Saved data entries:
━━━━━━━━━━━━━━━━
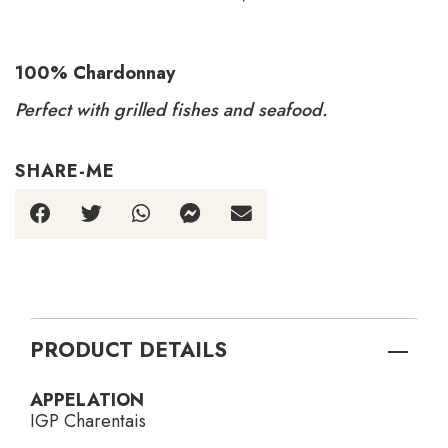
100% Chardonnay
Perfect with grilled fishes and seafood.
SHARE-ME
PRODUCT DETAILS
APPELATION
IGP Charentais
━━━━━━━━━━━━━━━━
Provide an exact transcript of the lines from the one that holds "Perfect with grilled fishes and seafood." through the final line of the data above.

• _RESPONSE TO THIS TASK_:
Perfect with grilled fishes and seafood.
SHARE-ME
PRODUCT DETAILS
APPELATION
IGP Charentais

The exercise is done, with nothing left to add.